If you read the papers, the federal government’s proposed mandatory news bargaining code seems like the sliced bread of media regulation — the breakthrough that ends the disruption of old media.
The apparent benefits are exploding: once, it just levelled the power between old media and big tech; then it returned the advertising dollars that old media shed when big tech offered a better tool.
Now in Australia it’s apparently the solution to fake news and digital echo chambers while in the United States the Google and Facebook advertising duopoly hollowing out old media is being blamed for “cancel culture”.
But by donating a new money stream to old media, the code may well end up making fake news and the opinion silos it feeds much worse.
Social media platforms act as echo chambers (or the “oxygen of amplification” as Data & Society’s Whitney Phillips best describes it). But what are they echoing?
It’s usually the words of leading political figures (from Donald Trump to Craig Kelly) mediated through hot takes from masthead opinionists or cable news commentators in the conservative media ecosystem that, through News Corp, dominates Australia.
A guaranteed income flow from big tech to old media removes the market demand of having to broaden the audience prepared to pay for the product. It exchanges the social licence given by willing users for a political licence given by a friendly government.
While the market has always been a clunky tool to force accuracy in news media — fake news is also about demand as supply — it’s always been better than the alternative of government mandate.
Right now, in the US, Fox News is finding out what happens when the market turns against you: advertisers pulling out (under pressure from groups like Sleeping Giants) and the audience going both further to the right and back to the fact-based centre.
It’s also facing bankrupt-making legal cases for broadcasting falsehoods. Voting technology company Smartmatic is suing Fox and three of its presenters for US$2.7billion over false claims they broadcast that wrapped it into the “stolen election” narrative.
This threatens to be this decade’s equivalent of the UK hacking scandal which cost the Murdoch companies more than $1.6 billion, forced News of the World to close, ended the family’s bid for full ownership of Sky UK, and ended the rise of James Murdoch. (That last bit? That’s the bit current heir Lachlan will be thinking about.)

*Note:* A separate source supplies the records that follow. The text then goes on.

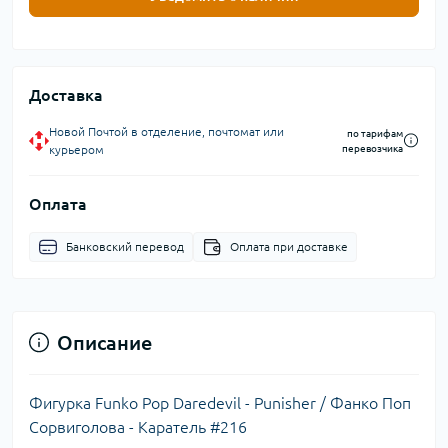
Доставка
Новой Почтой в отделение, почтомат или
по тарифам
курьером
перевозчика
Оплата
Банковский перевод
Оплата при доставке
Описание
Фигурка Funko Pop Daredevil - Punisher / Фанко Поп
Сорвиголова - Каратель #216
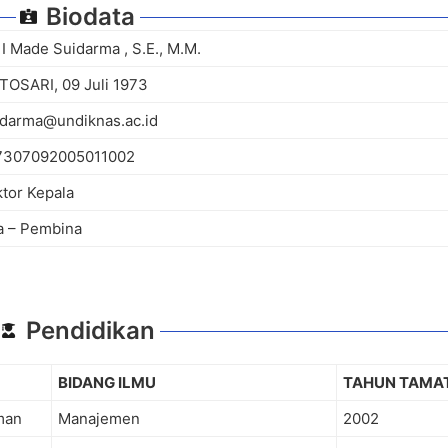
Biodata
. I Made Suidarma , S.E., M.M.
TOSARI, 09 Juli 1973
uidarma@undiknas.ac.id
97307092005011002
ktor Kepala
/a – Pembina
Pendidikan
BIDANG ILMU
TAHUN TAMA
man
Manajemen
2002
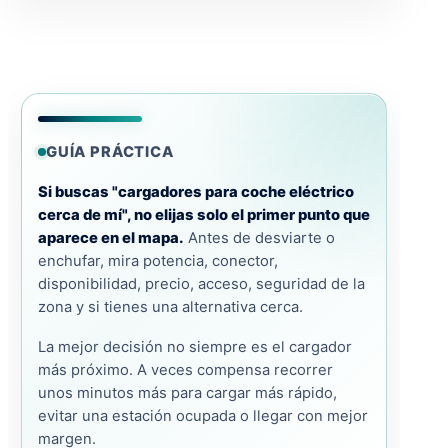
GUÍA PRÁCTICA
Si buscas "cargadores para coche eléctrico
cerca de mí", no elijas solo el primer punto que
aparece en el mapa.
Antes de desviarte o
enchufar, mira potencia, conector,
disponibilidad, precio, acceso, seguridad de la
zona y si tienes una alternativa cerca.
La mejor decisión no siempre es el cargador
más próximo. A veces compensa recorrer
unos minutos más para cargar más rápido,
evitar una estación ocupada o llegar con mejor
margen.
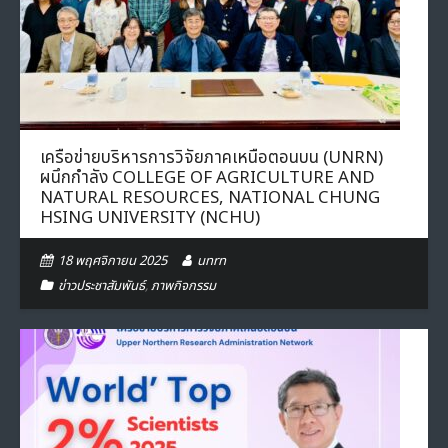
เครือข่ายบริหารการวิจัยภาคเหนือตอนบน (UNRN)
ผนึกกำลัง COLLEGE OF AGRICULTURE AND
NATURAL RESOURCES, NATIONAL CHUNG
HSING UNIVERSITY (NCHU)
18 พฤศจิกายน 2025
unrn
ข่าวประชาสัมพันธ์
,
ภาพกิจกรรม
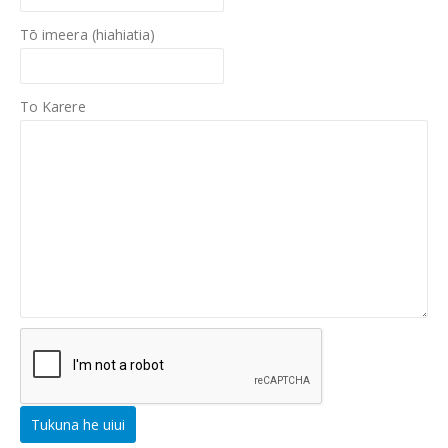
Tō imeera (hiahiatia)
To Karere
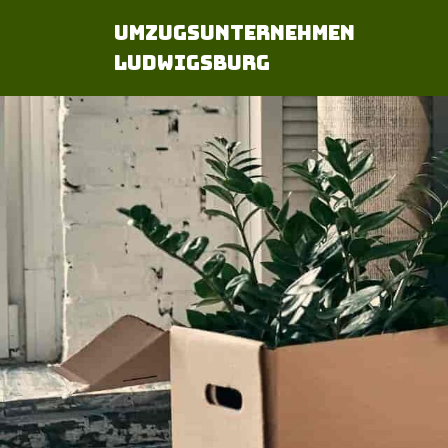
Umzugsunternehmen
Ludwigsburg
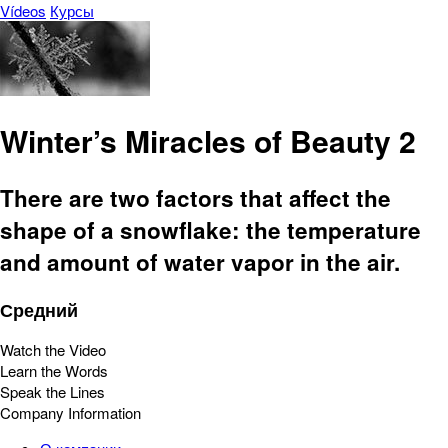
Vídeos
Курсы
Winter’s Miracles of Beauty 2
There are two factors that affect the
shape of a snowflake: the temperature
and amount of water vapor in the air.
Средний
Watch the Video
Learn the Words
Speak the Lines
Company Information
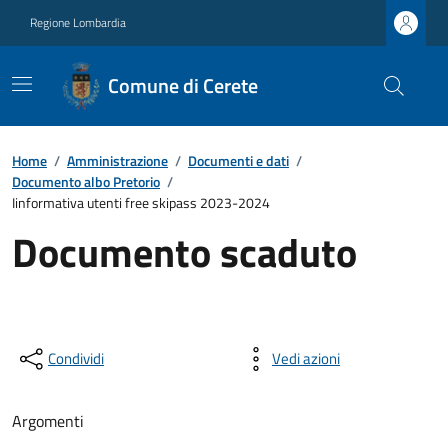
Regione Lombardia
Comune di Cerete
Home
/
Amministrazione
/
Documenti e dati
/
Documento albo Pretorio
/
Iinformativa utenti free skipass 2023-2024
Documento scaduto
Condividi
Vedi azioni
Argomenti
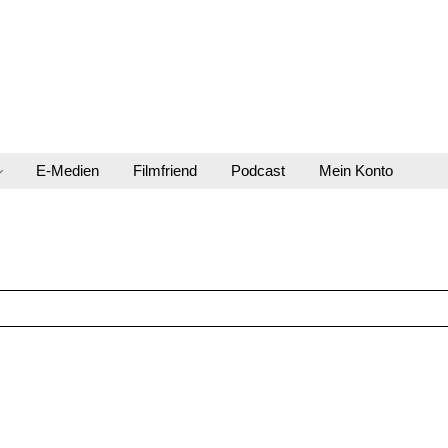
E-Medien
Filmfriend
Podcast
Mein Konto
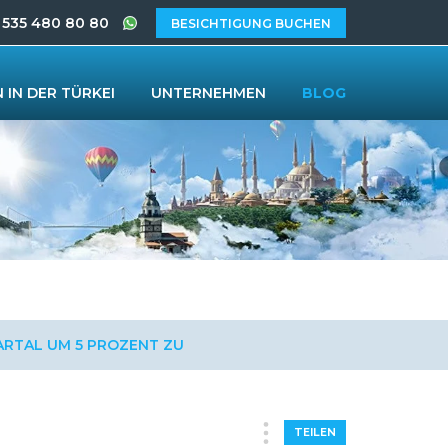
 535 480 80 80
BESICHTIGUNG BUCHEN
 IN DER TÜRKEI
UNTERNEHMEN
BLOG
ARTAL UM 5 PROZENT ZU
TEILEN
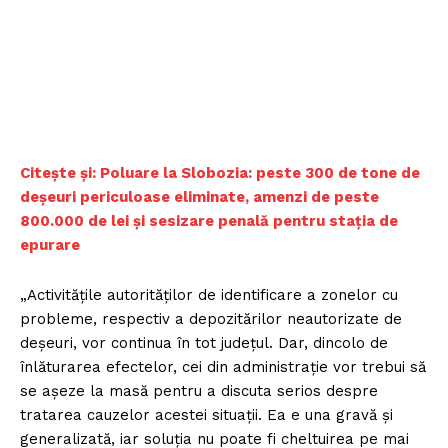
Citește și: Poluare la Slobozia: peste 300 de tone de
deșeuri periculoase eliminate, amenzi de peste
800.000 de lei și sesizare penală pentru stația de
epurare
„Activităţile autorităţilor de identificare a zonelor cu
probleme, respectiv a depozitărilor neautorizate de
deşeuri, vor continua în tot judeţul. Dar, dincolo de
înlăturarea efectelor, cei din administraţie vor trebui să
se aşeze la masă pentru a discuta serios despre
tratarea cauzelor acestei situaţii. Ea e una gravă şi
generalizată, iar soluţia nu poate fi cheltuirea pe mai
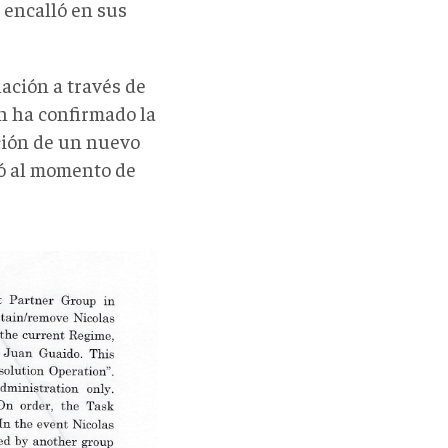
 encalló en sus
ación a través de
n ha confirmado la
ación de un nuevo
ó al momento de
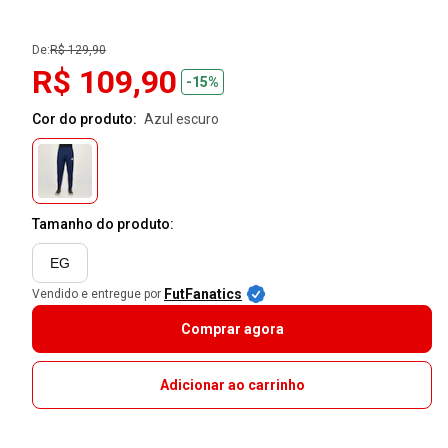
De:
R$ 129,90
R$ 109,90
-15%
Cor do produto:
azul escuro
Tamanho do produto:
EG
FutFanatics
Vendido e entregue por
Comprar agora
Adicionar ao carrinho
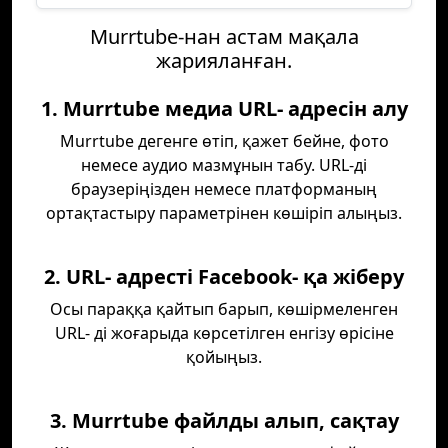
Murrtube-нан астам мақала
жарияланған.
1. Murrtube медиа URL- адресін алу
Murrtube дегенге өтіп, қажет бейне, фото
немесе аудио мазмұнын табу. URL-ді
браузеріңізден немесе платформаның
ортақтастыру параметрінен көшіріп алыңыз.
2. URL- адресті Facebook- қа жіберу
Осы параққа қайтып барып, көшірмеленген
URL- ді жоғарыда көрсетілген енгізу өрісіне
қойыңыз.
3. Murrtube файлды алып, сақтау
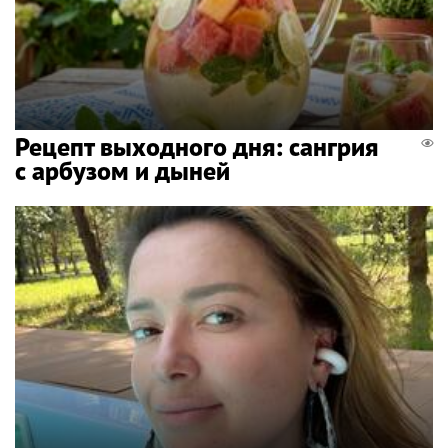
Рецепт выходного дня: сангрия
с арбузом и дыней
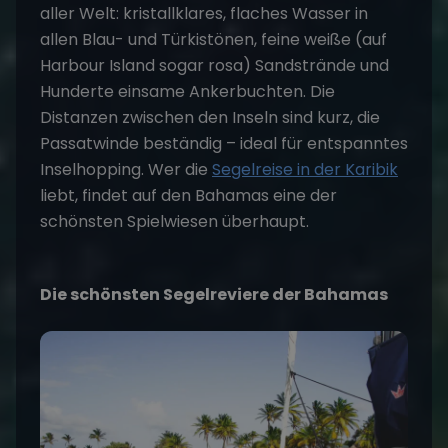
aller Welt: kristallklares, flaches Wasser in
allen Blau- und Türkistönen, feine weiße (auf
Harbour Island sogar rosa) Sandstrände und
Hunderte einsame Ankerbuchten. Die
Distanzen zwischen den Inseln sind kurz, die
Passatwinde beständig – ideal für entspanntes
Inselhopping. Wer die
Segelreise in der Karibik
liebt, findet auf den Bahamas eine der
schönsten Spielwiesen überhaupt.
Die schönsten Segelreviere der Bahamas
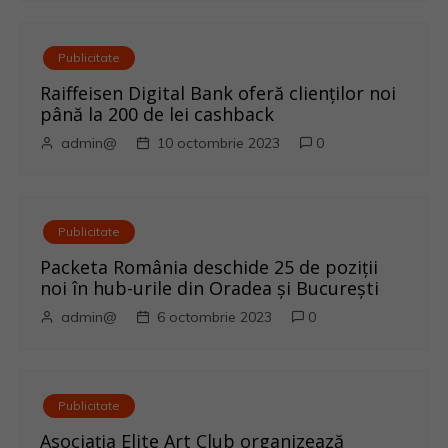
n
a
Publicitate
r
Raiffeisen Digital Bank oferă clienților noi
până la 200 de lei cashback
t
admin@
10 octombrie 2023
0
i
c
Publicitate
o
Packeta România deschide 25 de poziții
noi în hub-urile din Oradea și București
l
admin@
6 octombrie 2023
0
e
Publicitate
Asociația Elite Art Club organizează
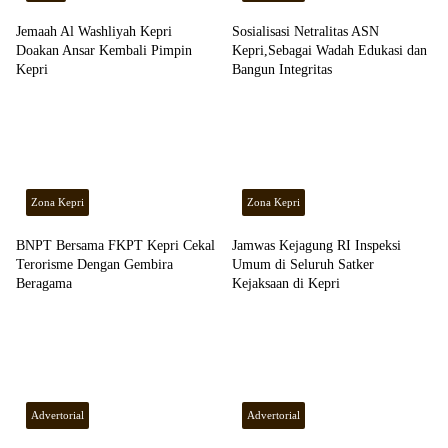
Jemaah Al Washliyah Kepri
Sosialisasi Netralitas ASN
Doakan Ansar Kembali Pimpin
Kepri,Sebagai Wadah Edukasi dan
Kepri
Bangun Integritas
Zona Kepri
Zona Kepri
BNPT Bersama FKPT Kepri Cekal
Jamwas Kejagung RI Inspeksi
Terorisme Dengan Gembira
Umum di Seluruh Satker
Beragama
Kejaksaan di Kepri
Advertorial
Advertorial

Fox News has whiplashed. Before the case landed, it was shifting right, bringing forward its nighttime opinion programming, making its daytime news more opinionated and promoting its Trumpist presenters.
Now one of the three presenters named in the Smartmatic writ — early Trump-backer Lou Dobbs — has been moved on. As plenty of the company’s UK journalists discovered post-hacking, company loyalty ends where the family’s survival begins.
No wonder a Google/Facebook income flow seems an easier way out than dealing with an ungrateful audience. That’s why News Corp is hanging tough. (And why Canada’s old media oligopoly came out with blank front pages last week to pressure the government to help them gouge income out of the platforms.)
How much are the publishers hanging out for? In the early ambit claims, News Corp’s Australian boss Michael Miller nodded at $1 billion and Nine’s Peter Costello reckoned $600 million would do. They would be expecting between a quarter and a third of that. (One of the interesting fights to watch is what cut the Daily Mail expects for its 15% of Australia’s digital news audience.)
Google has announced a global pool of $1.3 billion, reflected in the annual €50 million French deal. This translates to about $50 million in Australia, which seems to be the basis of Google’s News Showcase deals based on the reported $2 million being paid to ACM for its 4% of the digital market.
Given the pressure on Google (and its continued profitability) expect the global pool (and Australia’s share) to double, with a squeaky wheel loading for Australia perhaps mediated through other Google products such as YouTube, the Play Store and Google subscriptions.
It’s nice money, although it may end up hurrying on old media’s day of reckoning with its audience.
Private Media, the parent company of Crikey, is a participant in the Google Showcase program. Content from Crikey and other Private Media brands is featured on Showcase as part of a commercial partnership.